Until a provider’s reasonable collection effort (including the use of a collection agency as well as in-house efforts) has been completed, Medicare bad debts may not be deemed as uncollectible Chapter 3, Section 310.2 of the PRM, presumption of non-collectibility provides that, “If after reasonable and customary attempts to collect a bill, the debt remains unpaid for more than 120 days from the date the first bill is mailed to the beneficiary, the debt may be deemed uncollectible.” However, PRM 15-1, Chapter 3, Section 310.2 must be read within the context of the regulations and Section 310 . As noted above, the manual makes it clear that CMS deems the use of a collection agency to be part of the provider’s ongoing collection effort, and as long as the debt remains with a collection agency (even if more than 120 days), the debt cannot be deemed “uncollectible.” Therefore, in accordance with the regulation/policy in effect prior to the moratorium, effective August 1,1987, until a provider’s reasonable collection efforts have been completed, including both in-house efforts and the use of a collection agency, unpaid deductible and coinsurance amounts cannot be recognized as a Medicare bad debt.
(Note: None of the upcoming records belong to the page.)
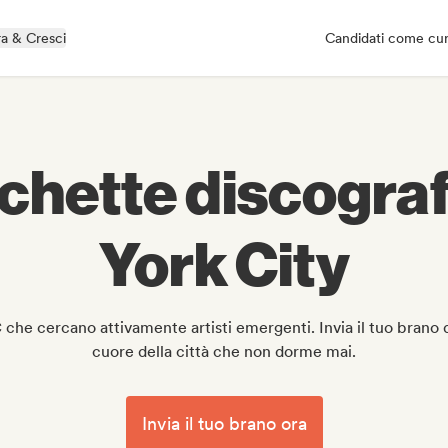
a & Cresci
Candidati come cu
tichette discogr
York City
 che cercano attivamente artisti emergenti. Invia il tuo brano d
cuore della città che non dorme mai.
Invia il tuo brano ora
Must-Bill Policy for Reimbursement of Dual Eligible Bad Debts
With the exception of Puerto Rico providers and IMD (Institution of Mental Disease) patients ages 21 – 64, before a “dual-eligible” bad debt can be claimed, CMS requires the provider to bill a patient or entity legally responsible for the patient’s bill with respect to those deductibles and coinsurance owed by “dual-eligible” patients. Title XIX eligible bad debts are commonly classified as “crossovers” or “dual-eligibles”. This type of bad debt pertains to a patient that has Medicaid and Medicare eligibility.
Section 1905(p) (3) of the Social Security Act imposes liability for cost-sharing amounts for “dual-eligibles”. It allows the State to limit the cost-sharing if the Medicaid rate is lower than what Medicare would pay for the service. However, whether the State owes part or none of the deductible or coinsurance, a bad debt cannot be claimed for reimbursement until the provider bills the State and the State refuses payment (with a State Remittance Advice).